ABOUT THIS TASK: What lines of the data include the string "desde"? Copy them all.
*** Opening RAW DATA ***
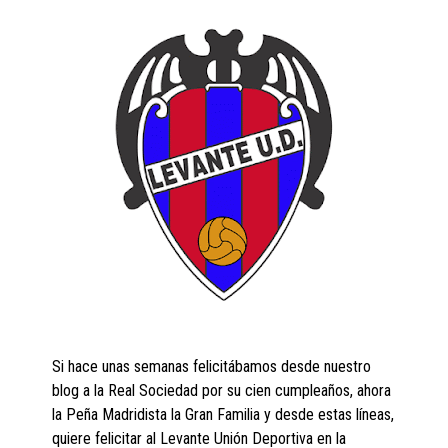
Si hace unas semanas felicitábamos desde nuestro
blog a la Real Sociedad por su cien cumpleaños, ahora
la Peña Madridista la Gran Familia y desde estas líneas,
quiere felicitar al Levante Unión Deportiva en la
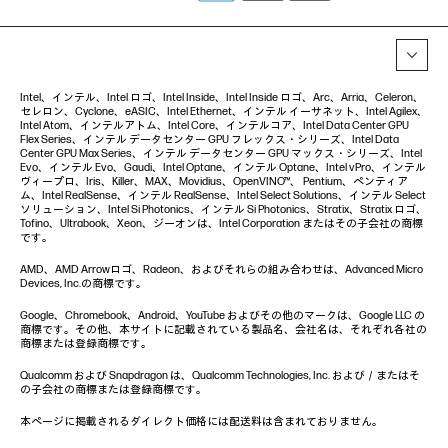
Intel、インテル、Intel ロゴ、Intel Inside、Intel Inside ロゴ、Arc、Arria、Celeron、
セレロン、Cyclone、eASIC、Intel Ethernet、インテル イーサネット、Intel Agilex、
Intel Atom、インテルアトム、Intel Core、インテルコア、Intel Data Center GPU
Flex Series、インテル データセンター GPU フレックス・シリーズ、Intel Data
Center GPU Max Series、インテル データセンター GPU マックス・シリーズ、Intel
Evo、インテル Evo、Gaudi、Intel Optane、インテル Optane、Intel vPro、インテル
ヴィープロ、Iris、Killer、MAX、Movidius、OpenVINO™、 Pentium、ペンティア
ム、Intel RealSense、インテル RealSense、Intel Select Solutions、インテル Select
ソリューション、Intel Si Photonics、インテル Si Photonics、Stratix、Stratix ロゴ、
Tofino、Ultrabook、Xeon、ジーオンは、Intel Corporation またはその子会社の商標
です。
AMD、AMD Arrowロゴ、Radeon、およびそれらの組み合わせは、Advanced Micro
Devices, Inc.の商標です。
Google、Chromebook、Android、YouTube およびその他のマークは、Google LLC の
商標です。その他、本サイトに記載されている製品名、会社名は、それぞれ各社の
商標または登録商標です。
Qualcomm および Snapdragon は、Qualcomm Technologies, Inc. および／またはそ
の子会社の商標または登録商標です。
本ページに掲載されるダイレクト価格には配送料は含まれておりません。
*** Closing RAW DATA ***
RESPONSE BELOW:
Si hace unas semanas felicitábamos desde nuestro
la Peña Madridista la Gran Familia y desde estas líneas,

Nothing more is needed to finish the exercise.